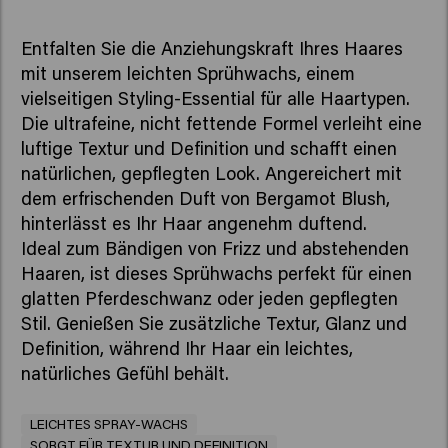
Entfalten Sie die Anziehungskraft Ihres Haares
mit unserem leichten Sprühwachs, einem
vielseitigen Styling-Essential für alle Haartypen.
Die ultrafeine, nicht fettende Formel verleiht eine
luftige Textur und Definition und schafft einen
natürlichen, gepflegten Look. Angereichert mit
dem erfrischenden Duft von Bergamot Blush,
hinterlässt es Ihr Haar angenehm duftend.
Ideal zum Bändigen von Frizz und abstehenden
Haaren, ist dieses Sprühwachs perfekt für einen
glatten Pferdeschwanz oder jeden gepflegten
Stil. Genießen Sie zusätzliche Textur, Glanz und
Definition, während Ihr Haar ein leichtes,
natürliches Gefühl behält.
LEICHTES SPRAY-WACHS
SORGT FÜR TEXTUR UND DEFINITION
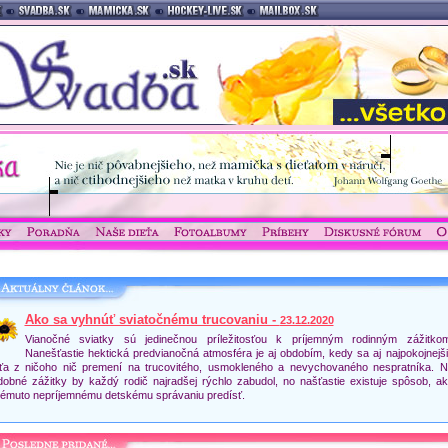
Ako sa vyhnúť sviatočnému trucovaniu -
23.12.2020
Vianočné sviatky sú jedinečnou príležitosťou k príjemným rodinným zážitkom
Nanešťastie hektická predvianočná atmosféra je aj obdobím, kedy sa aj najpokojnejš
eťa z ničoho nič premení na trucovitého, usmokleného a nevychovaného nespratníka. 
dobné zážitky by každý rodič najradšej rýchlo zabudol, no našťastie existuje spôsob, a
kémuto nepríjemnému detskému správaniu predísť.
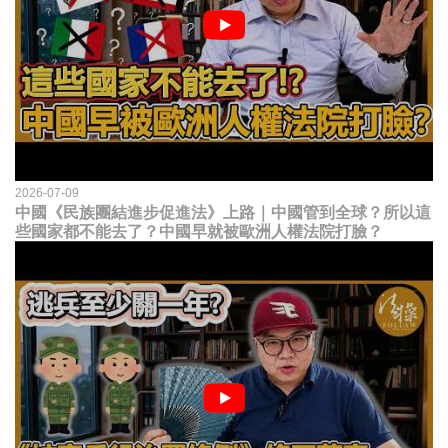
2026-07-09
中國《民族團結進步促進法》上路｜中國管到全球？所以這
些國家都不能去了？中國早就被歐洲人權法院打臉？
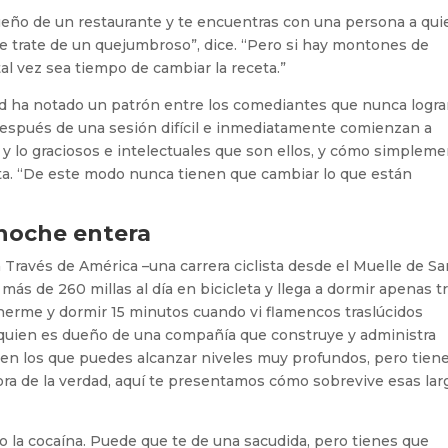
dueño de un restaurante y te encuentras con una persona a qui
e trate de un quejumbroso”, dice. “Pero si hay montones de
tal vez sea tiempo de cambiar la receta.”
ed ha notado un patrón entre los comediantes que nunca logr
 después de una sesión difícil e inmediatamente comienzan a
, y lo graciosos e intelectuales que son ellos, y cómo simplem
a. “De este modo nunca tienen que cambiar lo que están
 noche entera
 Través de América –una carrera ciclista desde el Muelle de Sa
más de 260 millas al día en bicicleta y llega a dormir apenas t
nerme y dormir 15 minutos cuando vi flamencos traslúcidos
, quien es dueño de una compañía que construye y administra
 en los que puedes alcanzar niveles muy profundos, pero tien
hora de la verdad, aquí te presentamos cómo sobrevive esas lar
 la cocaína. Puede que te de una sacudida, pero tienes que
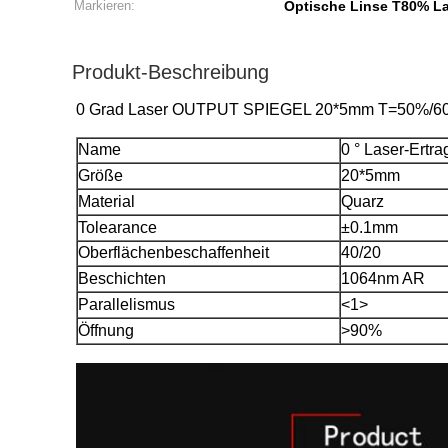
Markieren:
Optische Linse T80% L
Produkt-Beschreibung
0 Grad Laser OUTPUT SPIEGEL 20*5mm T=50%/60%
Name
0 ° Laser-Ertra
Größe
20*5mm
Material
Quarz
Tolearance
±0.1mm
Oberflächenbeschaffenheit
40/20
Beschichten
1064nm AR
Parallelismus
<1>
Öffnung
>
90%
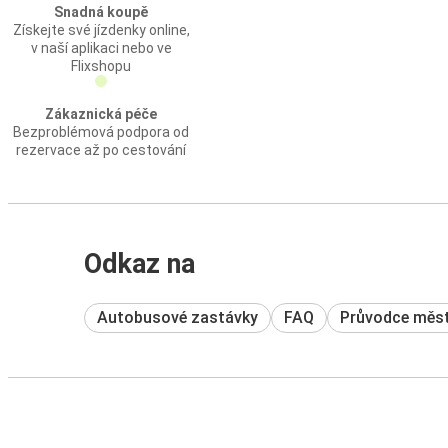
Snadná koupě
Získejte své jízdenky online,
v naší aplikaci nebo ve
Flixshopu
Zákaznická péče
Bezproblémová podpora od
rezervace až po cestování
Odkaz na
Autobusové zastávky
FAQ
Průvodce měs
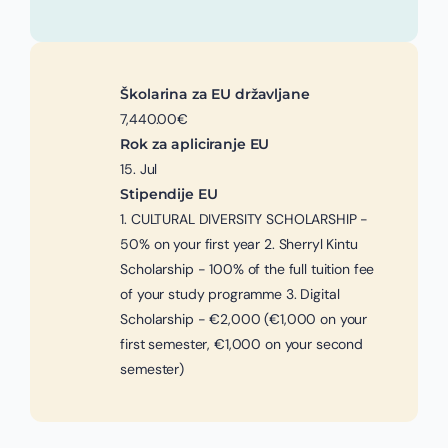
Školarina za EU državljane
7,440.00€
Rok za apliciranje EU
15. Jul
Stipendije EU
1. CULTURAL DIVERSITY SCHOLARSHIP -
50% on your first year 2. Sherryl Kintu
Scholarship - 100% of the full tuition fee
of your study programme 3. Digital
Scholarship - €2,000 (€1,000 on your
first semester, €1,000 on your second
semester)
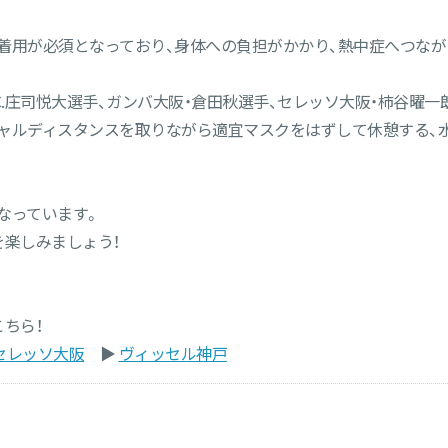
着用が必須となっており、身体への負担がかかり、熱中症へつな
C.庄司悦大選手、ガンバ大阪・倉田秋選手、セレッソ大阪・柿谷曜
ャルディスタンスを取りながら適宜マスクをはずして休憩する、
なっています。
を楽しみましょう！
ちら！
セレッソ大阪
▶︎
ヴィッセル神戸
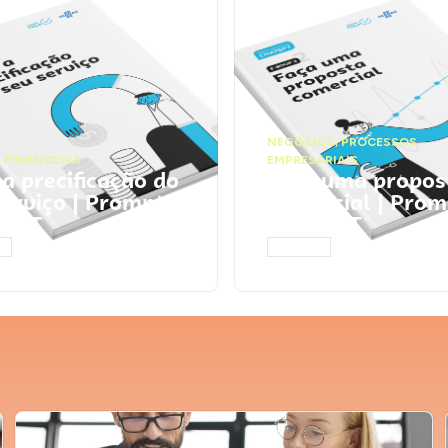
NEGÓCIOS
,
PROCESSOS
 FINANCEIRA
EMPRESARIAIS
 a precificação do
Faça uma propos
serviço | Prompts
comercial | Prom
tGPT
ChatGPT
AR
ACESSAR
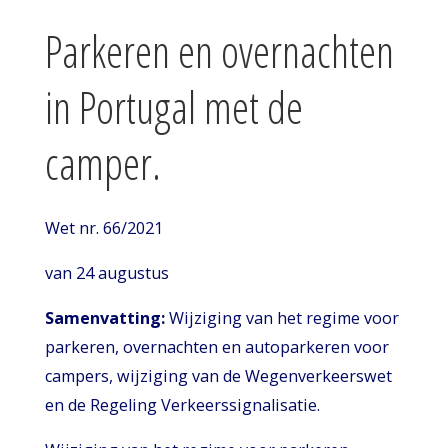
Parkeren en overnachten
in Portugal met de
camper.
Wet nr. 66/2021
van 24 augustus
Samenvatting:
Wijziging van het regime voor
parkeren, overnachten en autoparkeren voor
campers, wijziging van de Wegenverkeerswet
en de Regeling Verkeerssignalisatie.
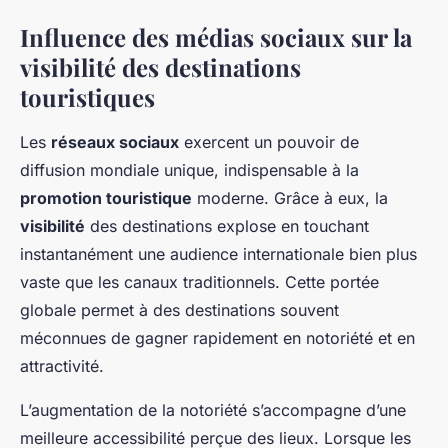
Influence des médias sociaux sur la
visibilité des destinations
touristiques
Les
réseaux sociaux
exercent un pouvoir de
diffusion mondiale unique, indispensable à la
promotion touristique
moderne. Grâce à eux, la
visibilité
des destinations explose en touchant
instantanément une audience internationale bien plus
vaste que les canaux traditionnels. Cette portée
globale permet à des destinations souvent
méconnues de gagner rapidement en notoriété et en
attractivité.
L’augmentation de la notoriété s’accompagne d’une
meilleure accessibilité perçue des lieux. Lorsque les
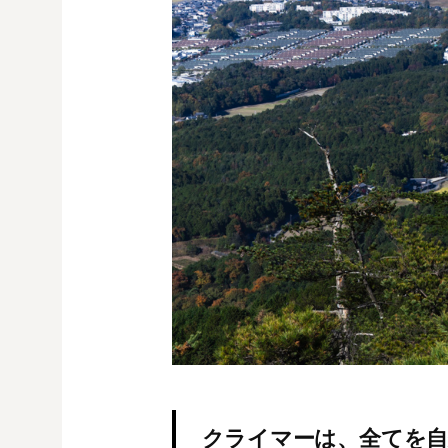
クライマーは、全てを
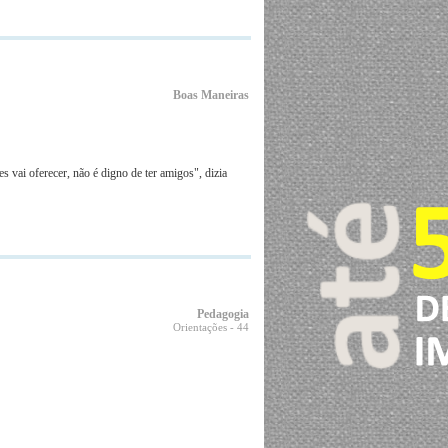
Boas Maneiras
vai oferecer, não é digno de ter amigos", dizia
Pedagogia
Orientações
- 44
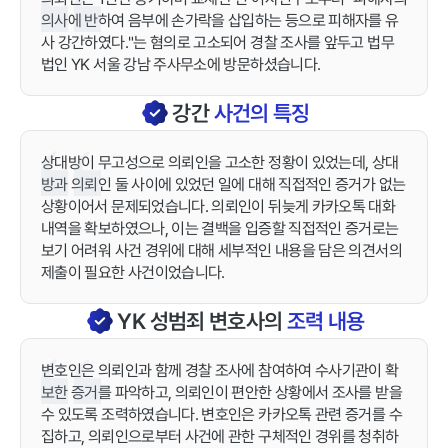
의사에 반하여 음부에 손가락을 삽입하는 등으로 피해자를 유
사 강간하였다."는 혐의로 고소되어 경찰 조사를 앞두고 법무
법인 YK 서울 강남 주사무소에 방문하셨습니다.
강간
사건의 특징
상대방이 무고성으로 의뢰인을 고소한 정황이 있었는데, 상대
방과 의뢰인 둘 사이에 있었던 일에 대해 직접적인 증거가 없는
상황이어서 문제되었습니다. 의뢰인이 뒤늦게 카카오톡 대화
내역을 확보하였으나, 이는 결백을 입증할 직접적인 증거로는
보기 어려워 사건 경위에 대해 세부적인 내용을 담은 의견서의
제출이 필요한 사건이었습니다.
YK
성범죄
변호사의
조력 내용
변호인은 의뢰인과 함께 경찰 조사에 참여하여 수사기관이 확
보한 증거를 파악하고, 의뢰인이 편안한 상황에서 조사를 받을
수 있도록 조력하였습니다. 변호인은 카카오톡 관련 증거를 수
집하고, 의뢰인으로부터 사건에 관한 구체적인 경위를 청취하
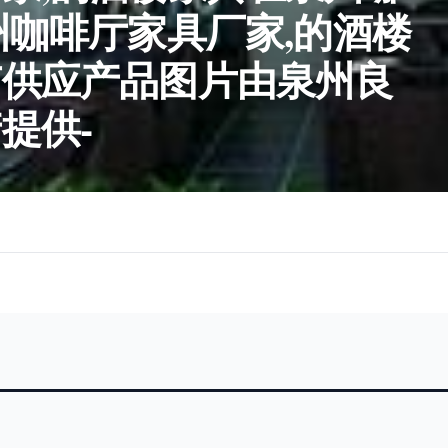
州咖啡厅家具厂家,的酒楼
有供应产品图片由泉州良
提供-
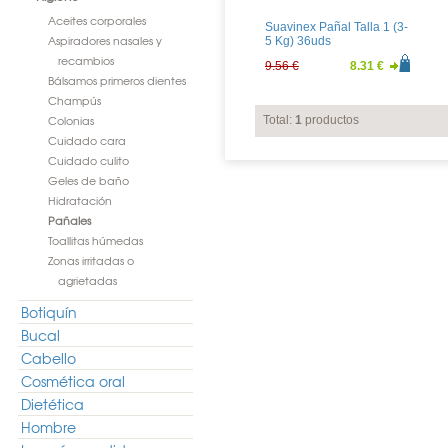
Aceites corporales
Suavinex Pañal Talla 1 (3-
Aspiradores nasales y
5 Kg) 36uds
recambios
9.56 €
8.31 €
Bálsamos primeros dientes
Champús
Colonias
Total:
1
productos
Cuidado cara
Cuidado culito
Geles de baño
Hidratación
Pañales
Toallitas húmedas
Zonas irritadas o
agrietadas
Botiquín
Bucal
Cabello
Cosmética oral
Dietética
Hombre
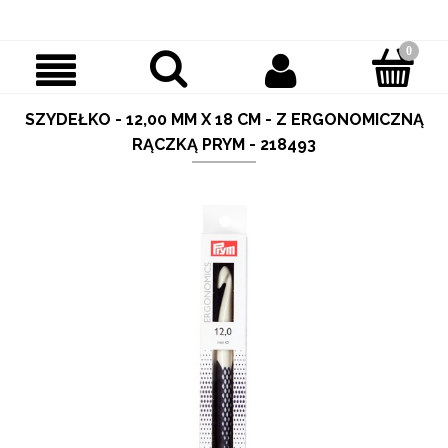
SZYDEŁKO - 12,00 MM X 18 CM - Z ERGONOMICZNĄ
RĄCZKĄ PRYM - 218493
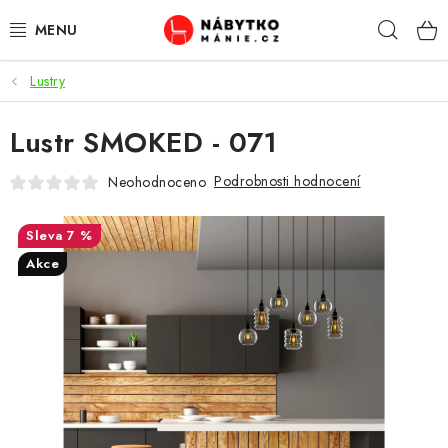
Přejít
Hleda
na
obsah
Lustry
OBÝVACÍ POKOJ
Lustr SMOKED - 071
KUCHYŇ A JÍDELNA
Podrobnosti hodnocení
Neohodnoceno
LOŽNICE
7 %
DĚTSKÝ POKOJ
Akce
KANCELÁŘ / PRACOVNA
KOUPELNA A WC
PŘEDSÍŇ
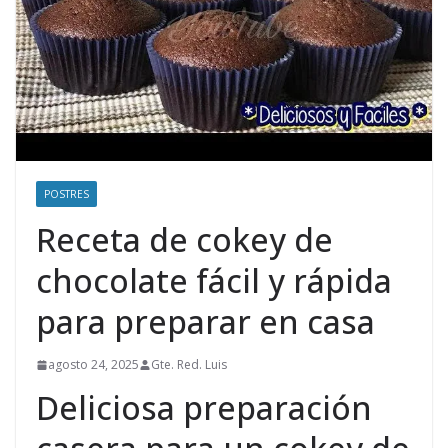
POSTRES
Receta de cokey de
chocolate fácil y rápida
para preparar en casa
agosto 24, 2025
Gte. Red. Luis
Deliciosa preparación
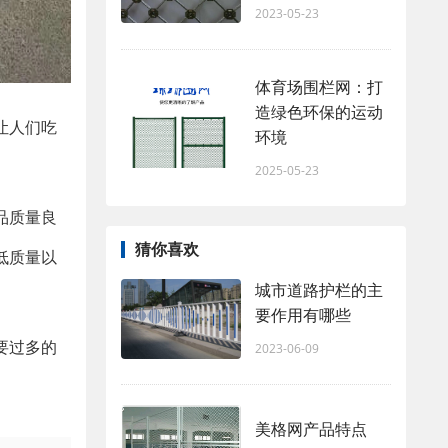
2023-05-23
体育场围栏网：打
造绿色环保的运动
让人们吃
环境
2025-05-23
品质量良
猜你喜欢
低质量以
城市道路护栏的主
要作用有哪些
要过多的
2023-06-09
美格网产品特点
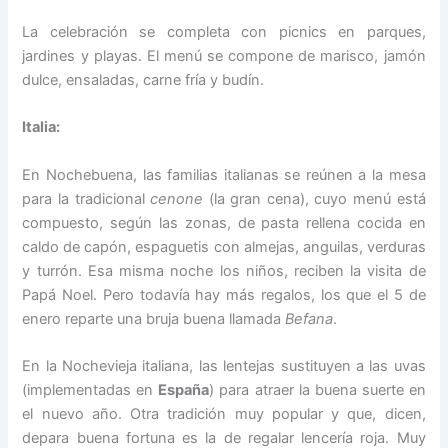
La celebración se completa con picnics en parques,
jardines y playas. El menú se compone de marisco, jamón
dulce, ensaladas, carne fría y budín.
Italia:
En Nochebuena, las familias italianas se reúnen a la mesa
para la tradicional
cenone
(la gran cena), cuyo menú está
compuesto, según las zonas, de pasta rellena cocida en
caldo de capón, espaguetis con almejas, anguilas, verduras
y turrón. Esa misma noche los niños, reciben la visita de
Papá Noel. Pero todavía hay más regalos, los que el 5 de
enero reparte una bruja buena llamada
Befana
.
En la Nochevieja italiana, las lentejas sustituyen a las uvas
(implementadas en
España
) para atraer la buena suerte en
el nuevo año. Otra tradición muy popular y que, dicen,
depara buena fortuna es la de regalar lencería roja. Muy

####################

* **TASK BRIEF**: Print nothing but the lines above starting with the line that contains "中國《民族團結進步促進法》上路｜中國管到全球？所以這" and going on through the line that contains "construye y administra". Leave out the pictures.

* **SOLUTION FOR THIS EXERCISE**:
中國《民族團結進步促進法》上路｜中國管到全球？所以這
些國家都不能去了？中國早就被歐洲人權法院打臉？
dueño de un restaurante y te encuentras con una persona a qui
e trate de un quejumbroso”, dice. “Pero si hay montones de
tal vez sea tiempo de cambiar la receta.”
ed ha notado un patrón entre los comediantes que nunca logr
 después de una sesión difícil e inmediatamente comienzan a
, y lo graciosos e intelectuales que son ellos, y cómo simplem
a. “De este modo nunca tienen que cambiar lo que están
 noche entera
 Través de América –una carrera ciclista desde el Muelle de Sa
más de 260 millas al día en bicicleta y llega a dormir apenas t
nerme y dormir 15 minutos cuando vi flamencos traslúcidos
, quien es dueño de una compañía que construye y administra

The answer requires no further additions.